System.Fabric.FabricReplicationOperationTooLargeException: The replication operation is larger than the configured limit - MaxReplicationMessageSize ---> System.Runtime.InteropServices.COMException

Questions:

  • I am almost certain that it is about the partitioning strategy and I need to use more partitions. But how to reference a particular partition while in the context of the RunAsync method of the Stateful Service? (Stateful service, is invoked via the RPC in WebApi where I explicitly point out a partition, so in there I can easily chose among partitions if using the Ranged partitions strategy - but how to do that while the initial loading of data when in the Run Async method)
  • Are these thoughts of mine correct: the code in a stateful service is operating on a single partition, thus Loading of huge amount of data and the partitioning of that data should happen outside the stateful service (like in an Actor). Then, after determining the partition key I just invoke the stateful service via RPC and pointing it to this particular partition

  • Actually is it at all a partitioning problem and what (where, who) is defining the Size of a Replication Message? I.e is the partiotioning strategy influencing the Replication Message sizes?
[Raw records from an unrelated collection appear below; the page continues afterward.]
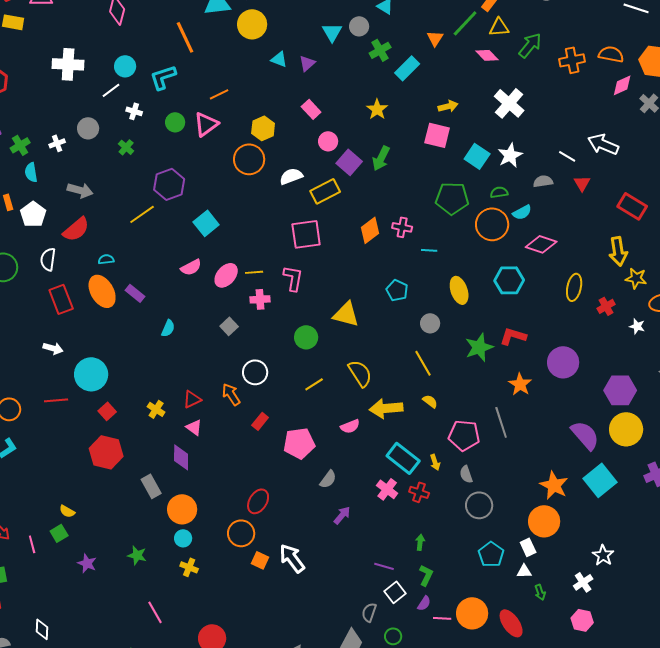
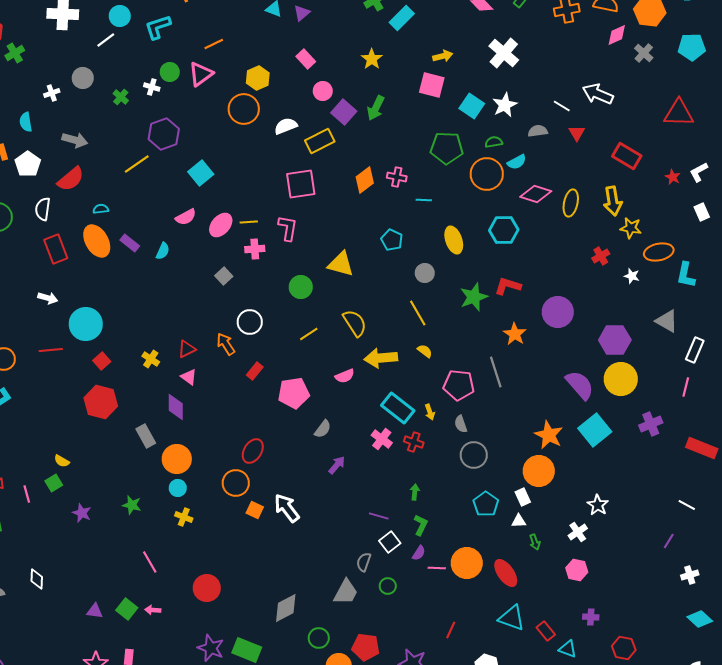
white cross: (134, 111) -> (152, 87), moved
green cross: (20, 145) -> (15, 53), moved
yellow ellipse: (574, 287) -> (571, 203), moved
cyan semicircle: (168, 328) -> (163, 251), moved

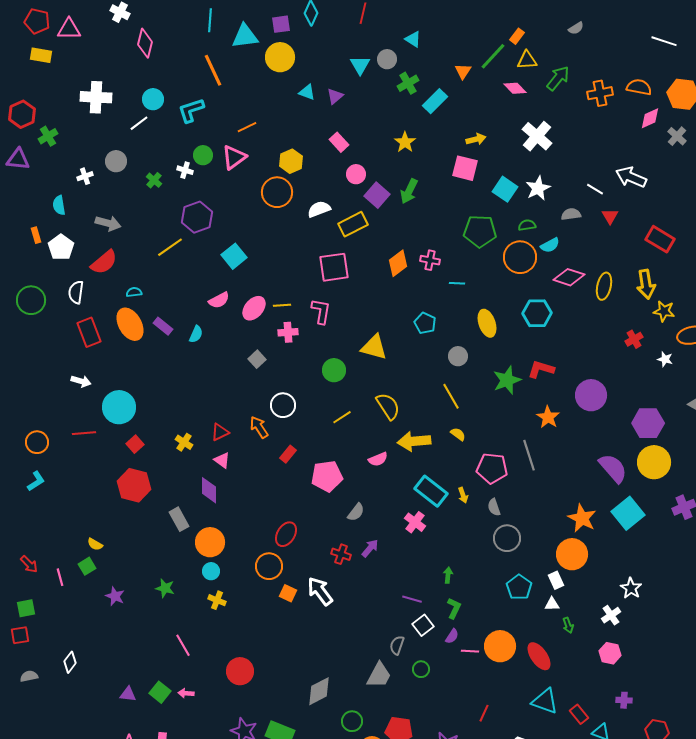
red cross: (414, 442) -> (341, 554), moved
white diamond: (37, 579) -> (70, 662), turned 35

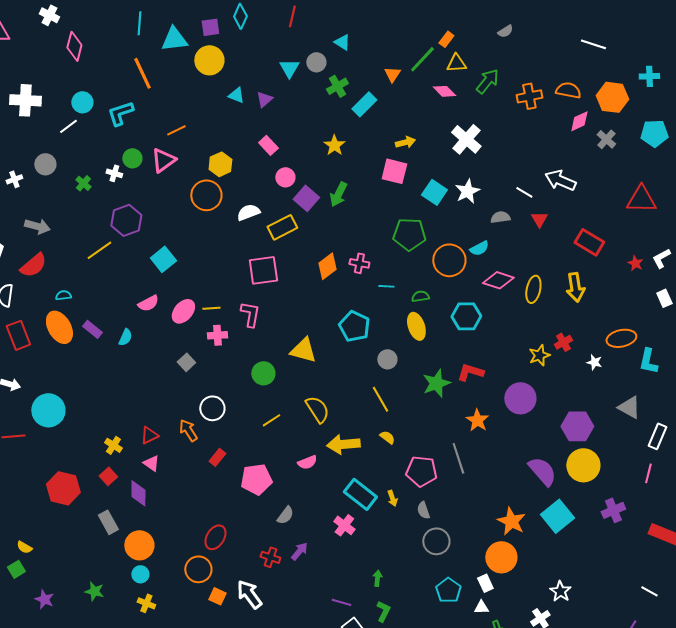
green semicircle: (527, 225) -> (420, 296), moved
yellow star: (664, 311) -> (539, 355), moved, turned -30
cyan pentagon: (425, 323) -> (354, 326), size x1.4
red square: (135, 444) -> (108, 476), moved

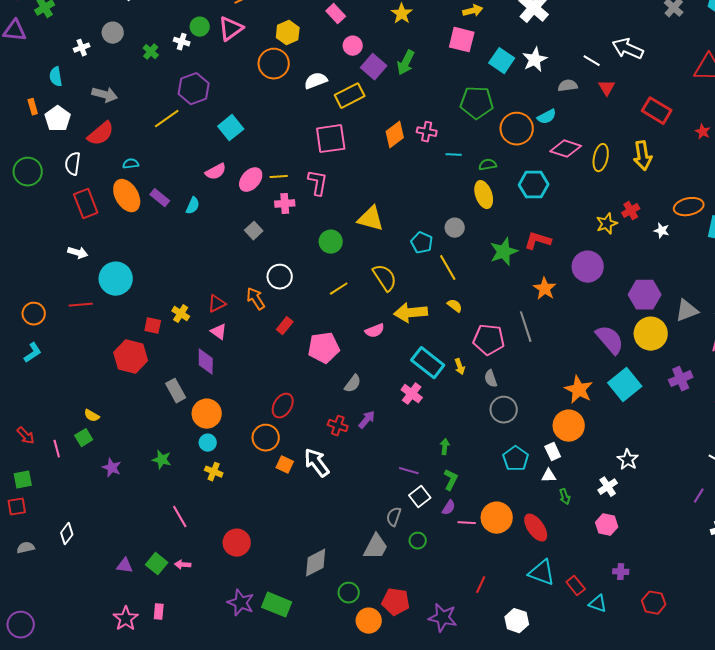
cyan pentagon: (354, 326) -> (422, 243), moved, size x0.7
gray triangle: (629, 407) -> (687, 311), moved, turned -50
red square: (108, 476) -> (153, 326), moved, turned -36

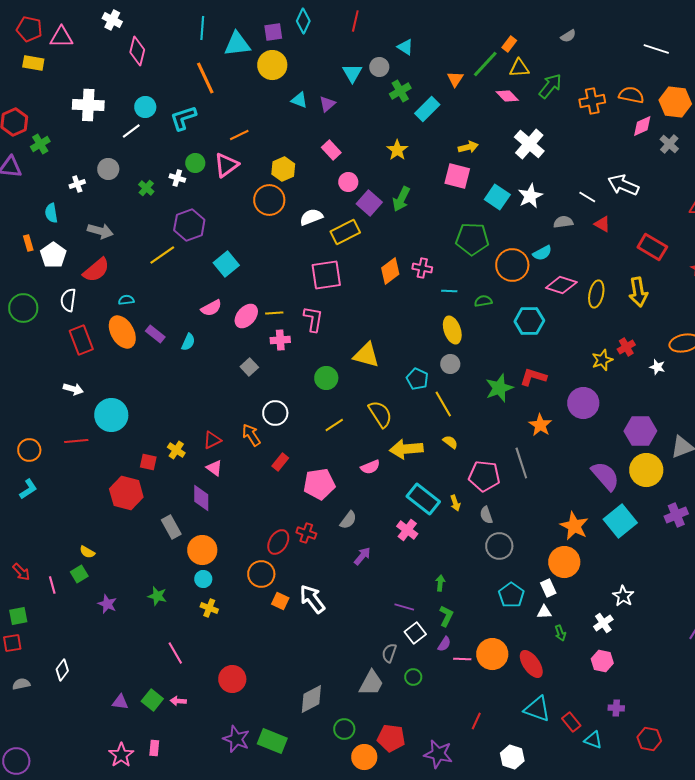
red triangle: (607, 88) -> (602, 224), turned -30
yellow ellipse: (484, 195) -> (452, 330), moved
red cross: (338, 426) -> (306, 533), moved

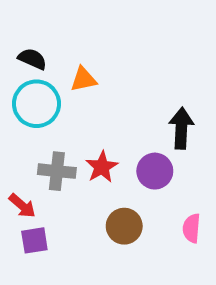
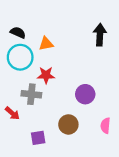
black arrow: (181, 128) -> (100, 35), moved
red star: (102, 167) -> (46, 75), moved, turned 30
purple square: (34, 240) -> (38, 138), moved

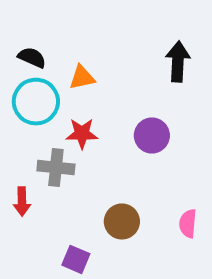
purple circle: (85, 94) -> (152, 136), moved
red arrow: (12, 113) -> (22, 201), turned 48
purple square: (38, 138) -> (76, 259), moved, turned 32

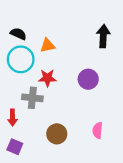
brown circle: (122, 221) -> (57, 134), moved
pink semicircle: (188, 223) -> (98, 130), moved
purple square: (76, 259) -> (15, 147), moved

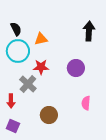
black semicircle: (18, 34) -> (16, 29), turned 40
gray cross: (32, 98) -> (28, 84), turned 36
pink semicircle: (98, 130) -> (86, 103), moved

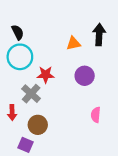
orange triangle: (41, 39) -> (73, 43), moved
brown circle: (49, 115) -> (38, 125), moved
purple square: (13, 126) -> (25, 145), moved

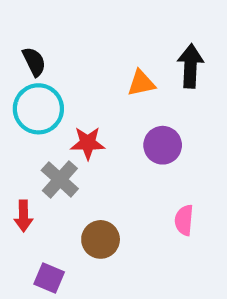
brown circle: (38, 125) -> (101, 239), moved

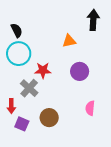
black arrow: (190, 66) -> (93, 20), moved
purple square: (49, 278) -> (22, 124), moved

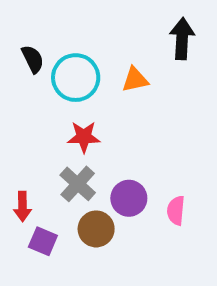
cyan circle: (19, 54) -> (76, 78), moved
purple circle: (80, 71) -> (129, 198), moved
gray cross: (29, 88) -> (78, 184), moved

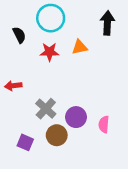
cyan circle: (76, 78) -> (51, 18), moved
red star: (84, 137) -> (49, 52), moved
red arrow: (22, 206) -> (13, 86), moved, turned 84

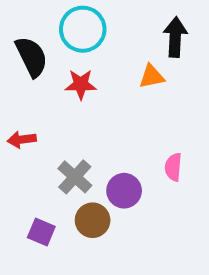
black semicircle: (19, 35) -> (32, 57), size x1.5
orange triangle: (80, 47) -> (152, 76), moved
pink semicircle: (104, 124) -> (173, 167), moved

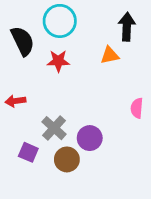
pink semicircle: (173, 167) -> (137, 108), moved
purple square: (41, 232) -> (28, 152), moved

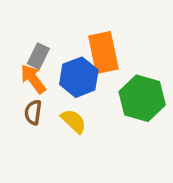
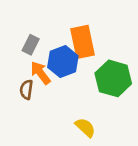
orange arrow: (33, 79) -> (40, 73), moved
yellow semicircle: (74, 121) -> (85, 127), moved

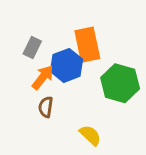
orange arrow: (40, 73) -> (43, 77), turned 75
brown semicircle: (26, 90) -> (46, 107), moved

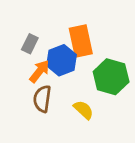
brown semicircle: (46, 107) -> (42, 99), size x1.4
yellow semicircle: (90, 135) -> (84, 110), moved

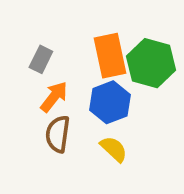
blue hexagon: (61, 60) -> (110, 102), moved
green hexagon: (111, 77) -> (151, 63), moved

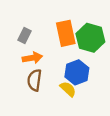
orange arrow: (54, 97) -> (32, 58), turned 42
blue hexagon: (110, 102) -> (77, 72), moved

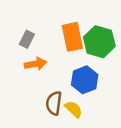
brown semicircle: (35, 80) -> (54, 103), moved
yellow semicircle: (68, 89) -> (74, 109), moved

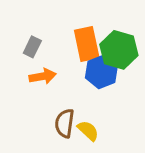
blue hexagon: (85, 80) -> (101, 72), moved

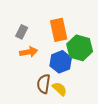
green hexagon: (119, 50) -> (80, 48), moved
blue hexagon: (101, 72) -> (61, 62), moved

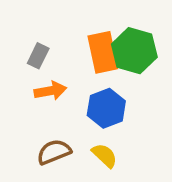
green hexagon: (80, 48) -> (134, 51), moved
brown semicircle: (44, 84) -> (54, 152), moved, turned 60

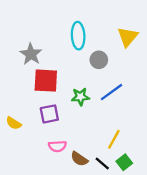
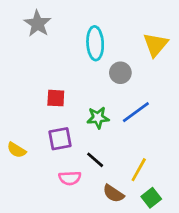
gray star: (31, 54) -> (38, 24), moved
red square: (46, 81) -> (56, 98), size x0.6
brown semicircle: (79, 159) -> (113, 194), moved
black line: (102, 163) -> (95, 160), moved

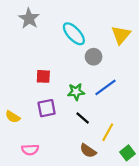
cyan ellipse: (95, 43) -> (74, 34), turned -40
black line: (95, 160) -> (83, 118), moved
pink semicircle: (70, 178) -> (30, 150), moved
green square: (151, 198) -> (127, 153), moved

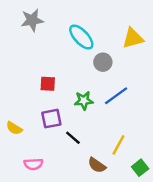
gray star: (29, 18) -> (32, 20), turned 30
yellow triangle: (121, 35) -> (133, 38), turned 35
black line: (83, 118) -> (73, 138), moved

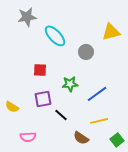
cyan ellipse: (81, 37) -> (55, 36), moved
blue line: (116, 96) -> (97, 94), moved
yellow line: (118, 145) -> (99, 121), turned 48

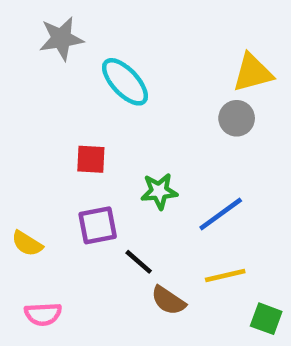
gray circle: (86, 52) -> (237, 118), moved
pink semicircle: (28, 137) -> (43, 314), moved
brown semicircle: (81, 138) -> (168, 300), moved
green square: (117, 140) -> (266, 319), turned -32

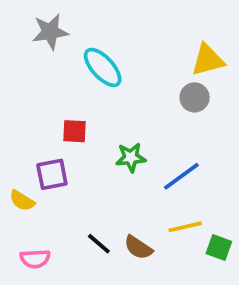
purple square: (98, 225) -> (52, 174), moved
black line: (139, 262) -> (99, 244), moved
green square: (266, 319) -> (219, 247), moved

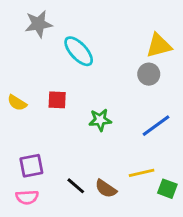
purple square: (52, 174) -> (31, 166), moved
blue line: (181, 176) -> (156, 126), moved
yellow semicircle: (22, 201) -> (17, 103), moved

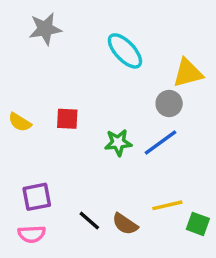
yellow triangle: (159, 45) -> (188, 73), moved
cyan ellipse: (79, 51) -> (125, 51), moved
gray circle: (149, 74) -> (169, 104), moved
blue line: (156, 126) -> (161, 143), moved

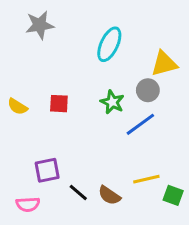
cyan ellipse: (125, 51) -> (109, 44), turned 68
green star: (118, 143) -> (112, 102), moved, turned 30
purple square: (37, 197) -> (47, 170), moved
  • Would excerpting the loading logic into a stateful Actor help in any way?

For any help on this - thanks a lot!

1

1 Answers

4
votes

The issue is that you're trying to add a large amount of data into a single dictionary record. When Service Fabric tries to replicate that data to other replicas of the service, it encounters a quota of the replicator, MaxReplicationMessageSize, which indeed defaults to 50MB (documented here).

You can increase the quota by specifying a ReliableStateManagerConfiguration:

internal sealed class Stateful1 : StatefulService
{
    public Stateful1(StatefulServiceContext context)
        : base(context, new ReliableStateManager(context,
            new ReliableStateManagerConfiguration(new ReliableStateManagerReplicatorSettings
            {
                MaxReplicationMessageSize = 1024 * 1024 * 200
            }))) { }
}

But I strongly suggest you change the way you store your data. The current method won't scale very well and isn't the way Reliable Collections were meant to be used.

Instead, you should store each HospitalData in a separate dictionary item. Then you can query the items in the dictionary (see this answer for details on how to use LINQ). You will not need to change the above quota.

PS - You don't necessarily have to use partitioning for 500MB of data. But regarding your question - you could use partitions even if you can't derive the key from the query, simply by querying all partitions and then combining the data.